Prescribed burns and managed wildfires provide many benefits or ecosystem services that people rely on to improve fire protection in California forests through mechanical reduction.
In an article published in Restoration Ecology, researchers from UC Merced, UCNR and UC Irvine report that stakeholders perceive fire protection as central to forest restoration, with many other ecosystem services being weighed against the weight of wildfires. Researcher Max Erickson, lead author of the paper, said: “Forest restoration involves many fuels reduction activities that are thought to benefit fire protection, some of which benefit other ecosystem services such as air quality, wildlife habitat, soil fertility and water supply.”
The research shows that actions such as forest mechanical thinning aimed at reducing fuels not only have a direct effect on reducing the severity of wildfires, but also have benefits such as improving fire protection, such as water supply and agricultural hydroelectricity. and communities within the state or by storing carbon and reducing carbon dioxide emissions from fires into the atmosphere. Therefore, fire management is central to human safety.

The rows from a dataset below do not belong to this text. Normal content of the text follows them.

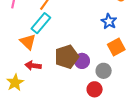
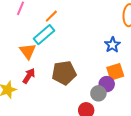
purple circle: (82, 61) -> (107, 84), moved
red arrow: (33, 66) -> (29, 76), turned 105

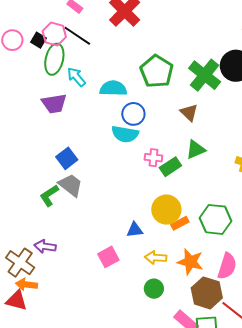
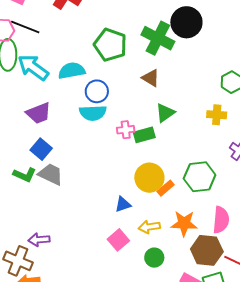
cyan arrow: (76, 77) -> (33, 67), size x1.5
purple trapezoid: (54, 103) -> (39, 113), moved
green rectangle: (170, 167) -> (144, 135), turned 30
green L-shape: (49, 196) -> (25, 175), moved, turned -110
pink square: (108, 257) -> (118, 240), moved

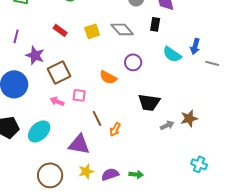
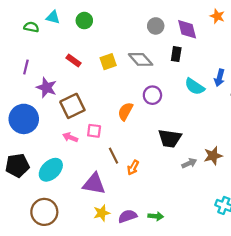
orange semicircle: (108, 77) -> (125, 111), turned 90
brown circle: (50, 175) -> (44, 212), moved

Across the western United States, researchers are addressing the major challenge of shifting forest management from the historical goal of maximizing natural resource extraction (eg, timber production) to multiple benefits or ecosystem services.
The study involved a series of virtual workshops with natural resource professionals, including forest managers, to understand the impact of management measures on ecosystem services and interactions between different services. Eleven ecosystem services and nine currently used management measures are considered.
“Understanding the real and perceived benefits of restoring degraded forests is critical to selecting management actions, public support, policy initiatives and investments,” added Safiq Khan, co-author of Water and Watershed Science and UCANR Cooperative Extension Specialist. Users, ie, monetization of ecosystem services.
“Reducing fuel loads is being recognized as an effective way to transition our forests in the western United States from a destructive to a beneficial wildfire regime,” said UC Merced professor and co-author Roger Bals.
Bales added, “Our research supports the understanding that California’s wildfire-prone forests must be primarily and urgently restored to conditions that better adjust wildfire severity and thus provide greater fire protection and other ecosystem-service benefits. Low-severity wildfires are natural and It is a natural, important part of these ecosystems.
An important contribution of this study is the scope of both ecosystem-service benefits and management measures. “Given the complexity of forest ecosystems in the western United States, this study recognizes the need to increase forest resilience, given the investments required and management constraints,” said study co-author and ecosystem-services expert Benis Igoh, assistant professor at UC Irvine. A set of measures.” She added, “Accounting for the interactions of visible ecosystem services is key to the multi-benefit assessment of restoration investments and the equitable monetization of benefits.”